Fitch Affirms Equity Residential's IDR at 'A-'; Outlook Stable

Fitch Ratings has affirmed the Issuer Default Ratings (IDR) and outstanding credit ratings of Equity Residential (NYSE: EQR) and ERP Operating Limited Partnership, EQR's principal operating subsidiary, as follows:

Equity Residential

--IDR at 'A-';

--$200 million preferred stock at 'BBB+';

--$10 million convertible preferred stock at 'BBB+'.

ERP Operating Limited Partnership

--IDR at 'A-';

--$4.5 billion senior unsecured notes at 'A-';

--$650 million exchangeable senior notes at 'A-'.

The Rating Outlook is Stable.

The ratings affirmations center on EQR's strong franchise, solid cash flow coverage metrics, seasoned management and robust corporate governance platform. Franchise strength is evident in EQR's broad geographic diversification, solid access to multiple forms of capital, consistent operating strategy and an adequate level of unencumbered assets.
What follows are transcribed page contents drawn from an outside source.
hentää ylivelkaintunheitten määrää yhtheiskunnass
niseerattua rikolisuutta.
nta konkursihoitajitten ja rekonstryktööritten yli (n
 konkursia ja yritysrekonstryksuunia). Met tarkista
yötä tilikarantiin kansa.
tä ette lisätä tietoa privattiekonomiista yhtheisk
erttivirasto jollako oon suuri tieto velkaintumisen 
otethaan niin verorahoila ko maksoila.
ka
Furthermore, EQR's ratings are indicative of cash flow granularity, as each of EQR's top 10 markets generated net operating income (NOI) between 4.3% and 10.2% of total first quarter 2008 NOI. Fitch views EQR's operating strategy of focusing on owning assets in supply-constrained, coastal destination markets, particularly given the anticipated slowdown in multifamily fundamentals, as a credit positive. These markets tend to exhibit relatively strong and consistent demand, a dearth of buildable land and high construction costs, curtailing substantial supply growth. Although EQR typically acquires assets at lower capitalization rates than assets it sells, Fitch notes that the longer-term stronger fundamentals within these markets should allow EQR to drive revenue and net operating income growth above the national average.
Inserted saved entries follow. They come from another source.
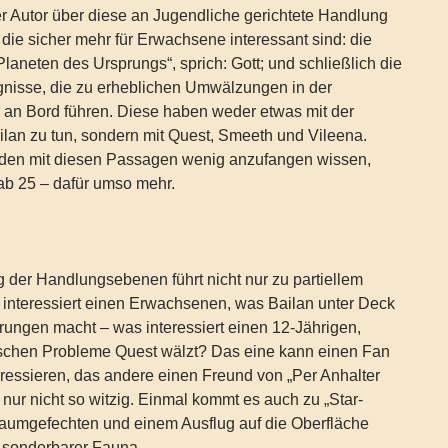
er Autor über diese an Jugendliche gerichtete Handlung
 die sicher mehr für Erwachsene interessant sind: die
aneten des Ursprungs“, sprich: Gott; und schließlich die
gnisse, die zu erheblichen Umwälzungen in der
an Bord führen. Diese haben weder etwas mit der
lan zu tun, sondern mit Quest, Smeeth und Vileena.
den mit diesen Passagen wenig anzufangen wissen,
 ab 25 – dafür umso mehr.
der Handlungsebenen führt nicht nur zu partiellem
 interessiert einen Erwachsenen, was Bailan unter Deck
rungen macht – was interessiert einen 12-Jährigen,
schen Probleme Quest wälzt? Das eine kann einen Fan
teressieren, das andere einen Freund von „Per Anhalter
 nur nicht so witzig. Einmal kommt es auch zu „Star-
aumgefechten und einem Ausflug auf die Oberfläche
t sonderbarer Fauna.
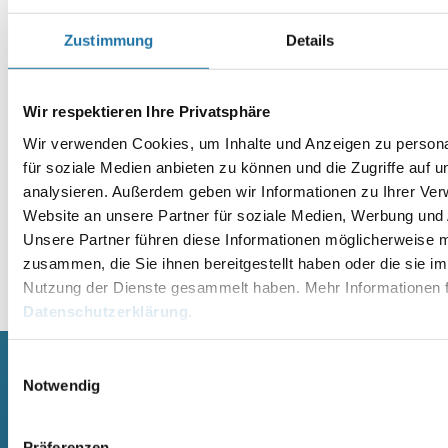
Name
*
Zustimmung
Details
E-Mail-Adresse
*
Wir respektieren Ihre Privatsphäre
Website
Wir verwenden Cookies, um Inhalte und Anzeigen zu persona
für soziale Medien anbieten zu können und die Zugriffe auf 
analysieren. Außerdem geben wir Informationen zu Ihrer Ve
Website an unsere Partner für soziale Medien, Werbung und 
Unsere Partner führen diese Informationen möglicherweise m
zusammen, die Sie ihnen bereitgestellt haben oder die sie i
Alternative:
Nutzung der Dienste gesammelt haben. Mehr Informationen f
Datenschutzerklärung
.
Einwilligungsauswahl
Notwendig
SCHWIMMBECKEN
SAUNA
RUNDBECKEN RIMINI
SAUNA
Präferenzen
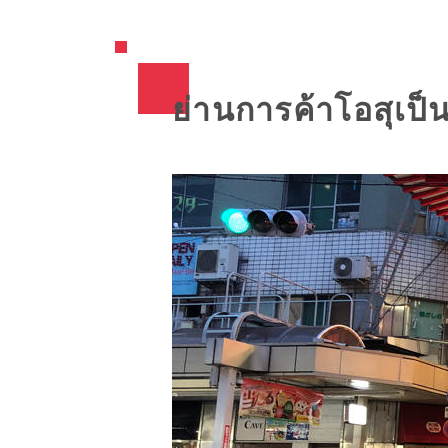
ย่านการค้าโอสุเป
For the 12 month period ending March 31, 2008, EQR maintained solid and consistent coverage, as reflected by its interest (recurring EBITDA to total interest incurred) and fixed charge coverage (recurring EBITDA less capital expenditures less straight-line rents coverage of interest incurred, preferred dividends and preferred OP units) ratios of 2.2 times (x) and 1.7x, respectively, levels consistent with those of the year ended Dec. 31, 2006.

EQR continues to maintain an adequate, albeit declining, level of unencumbered assets that provides ample coverage for unsecured debt on both a valuation and cash flow basis. EQR's unencumbered assets covered unsecured debt by 2.07x and 2.07x as of March 31, 2008 and Dec. 31, 2007, respectively, down significantly from 2.51x as of Dec. 31, 2006, prior to the company repurchasing approximately $1.2 billion of its common stock. A decrease of this ratio below 2.0x would cause downward pressure on the ratings.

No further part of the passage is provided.